▶ [PROBLEM] Please reproduce the records exactly, leaving out any pictures.

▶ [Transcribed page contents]
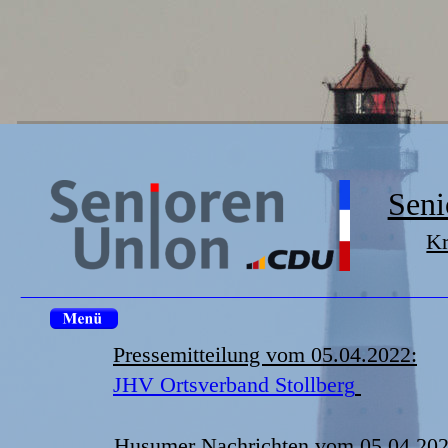
Seni
Kr
Pressemitteilung vom 05.04.2022:
JHV Ortsverband Stollberg
Husumer Nachrichten vom 05.04.202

▶ [RESULT OF THIS TASK]
Seni
Kr
Pressemitteilung vom 05.04.2022:
JHV Ortsverband Stollberg
Husumer Nachrichten vom 05.04.202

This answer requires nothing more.